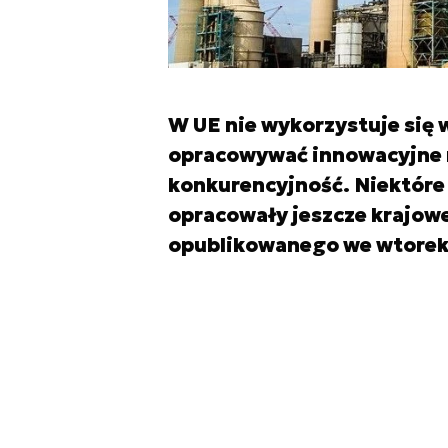
W UE nie wykorzystuje się 
opracowywać innowacyjne r
konkurencyjność. Niektóre 
opracowały jeszcze krajowej
opublikowanego we wtorek 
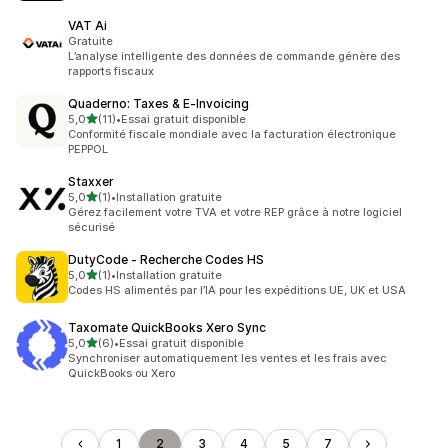
VAT Ai
Gratuite
L’analyse intelligente des données de commande génère des
rapports fiscaux
Quaderno: Taxes & E‑Invoicing
étoile(s) sur 5
5,0
(11)
•
Essai gratuit disponible
11 avis au total
Conformité fiscale mondiale avec la facturation électronique
PEPPOL
Staxxer
étoile(s) sur 5
5,0
(1)
•
Installation gratuite
1 avis au total
Gérez facilement votre TVA et votre REP grâce à notre logiciel
sécurisé
DutyCode ‑ Recherche Codes HS
étoile(s) sur 5
5,0
(1)
•
Installation gratuite
1 avis au total
Codes HS alimentés par l’IA pour les expéditions UE, UK et USA
Taxomate QuickBooks Xero Sync
étoile(s) sur 5
5,0
(6)
•
Essai gratuit disponible
6 avis au total
Synchroniser automatiquement les ventes et les frais avec
QuickBooks ou Xero
1
2
3
4
5
7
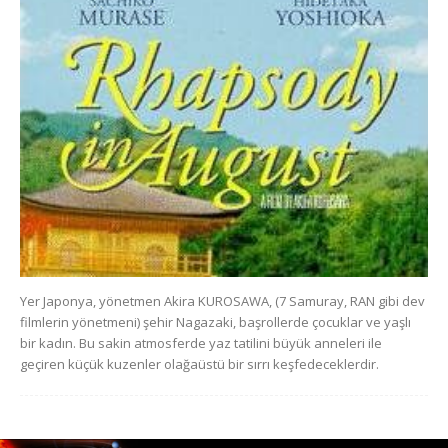
Yer Japonya, yönetmen Akira KUROSAWA, (7 Samuray, RAN gibi dev
filmlerin yönetmeni) şehir Nagazaki, başrollerde çocuklar ve yaşlı
bir kadın. Bu sakin atmosferde yaz tatilini büyük anneleri ile
geçiren küçük kuzenler olağaüstü bir sırrı keşfedeceklerdir.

● **ABOUT THIS EXERCISE**
Only the lines from the one with "Quaderno: Taxes & E‑Invoicing" through the last line above belong in the answer. Reproduce them exactly, without the pictures.

● **ANSWER SECTION**
Quaderno: Taxes & E‑Invoicing
étoile(s) sur 5
5,0
(11)
•
Essai gratuit disponible
11 avis au total
Conformité fiscale mondiale avec la facturation électronique
PEPPOL
Staxxer
étoile(s) sur 5
5,0
(1)
•
Installation gratuite
1 avis au total
Gérez facilement votre TVA et votre REP grâce à notre logiciel
sécurisé
DutyCode ‑ Recherche Codes HS
étoile(s) sur 5
5,0
(1)
•
Installation gratuite
1 avis au total
Codes HS alimentés par l’IA pour les expéditions UE, UK et USA
Taxomate QuickBooks Xero Sync
étoile(s) sur 5
5,0
(6)
•
Essai gratuit disponible
6 avis au total
Synchroniser automatiquement les ventes et les frais avec
QuickBooks ou Xero
1
2
3
4
5
7
Yer Japonya, yönetmen Akira KUROSAWA, (7 Samuray, RAN gibi dev
filmlerin yönetmeni) şehir Nagazaki, başrollerde çocuklar ve yaşlı
bir kadın. Bu sakin atmosferde yaz tatilini büyük anneleri ile
geçiren küçük kuzenler olağaüstü bir sırrı keşfedeceklerdir.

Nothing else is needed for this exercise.